What to do
Write out all of the entries that follow, word for word, but skip the pictures.
*** Data for this task Section Begins ***
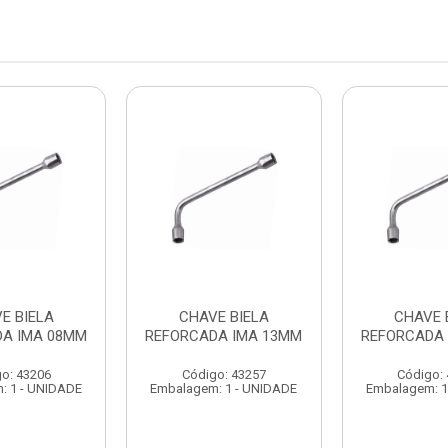
E BIELA
CHAVE BIELA
CHAVE 
A IMA 08MM
REFORCADA IMA 13MM
REFORCADA 
o: 43206
Código: 43257
Código:
: 1 - UNIDADE
Embalagem: 1 - UNIDADE
Embalagem: 1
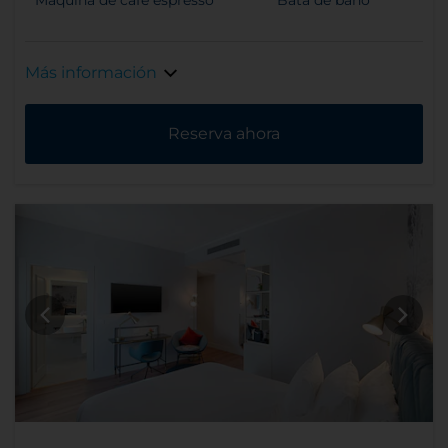
Más información
Reserva ahora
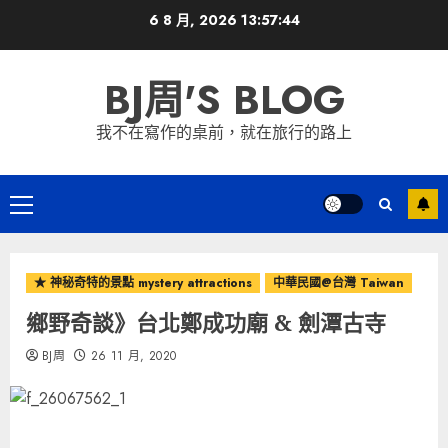
Skip
6 8 月, 2026
13:57:47
to
content
BJ周'S BLOG
我不在寫作的桌前，就在旅行的路上
Primary
Menu
★ 神秘奇特的景點 mystery attractions
中華民國@台灣 Taiwan
鄉野奇談》台北鄭成功廟 & 劍潭古寺
BJ周
26 11 月, 2020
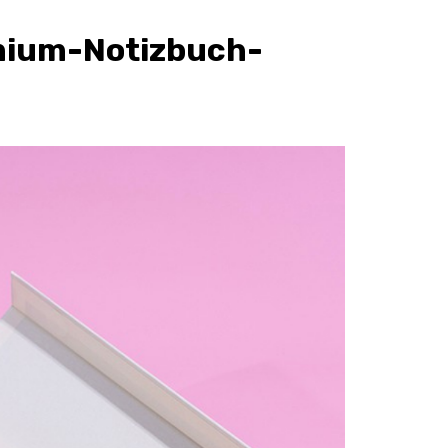
emium-Notizbuch-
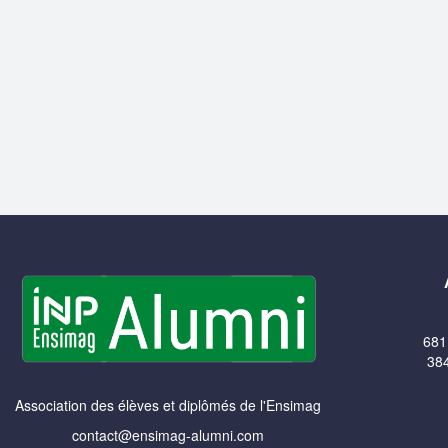
681
384
Association des élèves et diplômés de l'Ensimag
contact@ensimag-alumni.com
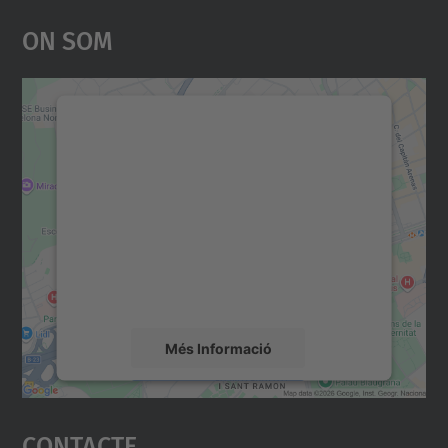
On Som
Necessitem el vostre
consentiment per carregar el
servei Google Maps!
Utilitzem un servei de tercers per incrustar
contingut del mapa que pugui recollir dades
sobre la vostra activitat. Reviseu-ne els
detalls i accepteu el servei per veure el
mapa.
Més Informació
Accepta
Contacte
powered by
Usercentrics Consent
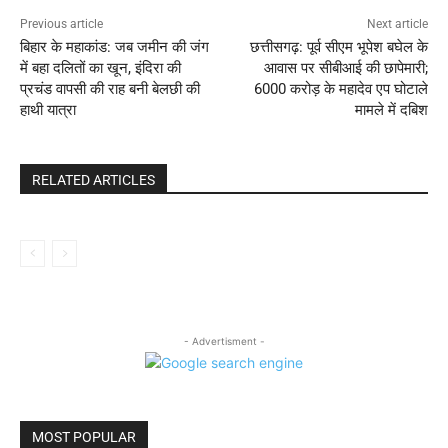
Previous article
Next article
बिहार के महाकांड: जब जमीन की जंग
छत्तीसगढ़: पूर्व सीएम भूपेश बघेल के
में बहा दलितों का खून, इंदिरा की
आवास पर सीबीआई की छापेमारी;
प्रचंड वापसी की राह बनी बेलछी की
6000 करोड़ के महादेव एप घोटाले
हाथी यात्रा
मामले में दबिश
RELATED ARTICLES
- Advertisment -
MOST POPULAR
*** Data for this task Section Ends ***
Result of this exercise
E BIELA
CHAVE BIELA
CHAVE 
A IMA 08MM
REFORCADA IMA 13MM
REFORCADA 
o: 43206
Código: 43257
Código:
: 1 - UNIDADE
Embalagem: 1 - UNIDADE
Embalagem: 1
Más información
Reserva ahora
Skip
6 8 月, 2026
13:57:47
to
content
BJ周'S BLOG
我不在寫作的桌前，就在旅行的路上
Primary
Menu
★ 神秘奇特的景點 mystery attractions
中華民國@台灣 Taiwan
鄉野奇談》台北鄭成功廟 & 劍潭古寺
BJ周
26 11 月, 2020
emium-Notizbuch-
681
384
Association des élèves et diplômés de l'Ensimag
contact@ensimag-alumni.com
On Som
Necessitem el vostre
consentiment per carregar el
servei Google Maps!
Utilitzem un servei de tercers per incrustar
contingut del mapa que pugui recollir dades
sobre la vostra activitat. Reviseu-ne els
detalls i accepteu el servei per veure el
mapa.
Més Informació
Accepta
Contacte
powered by
Usercentrics Consent
Previous article
Next article
बिहार के महाकांड: जब जमीन की जंग
छत्तीसगढ़: पूर्व सीएम भूपेश बघेल के
में बहा दलितों का खून, इंदिरा की
आवास पर सीबीआई की छापेमारी;
प्रचंड वापसी की राह बनी बेलछी की
6000 करोड़ के महादेव एप घोटाले
हाथी यात्रा
मामले में दबिश
RELATED ARTICLES
- Advertisment -
MOST POPULAR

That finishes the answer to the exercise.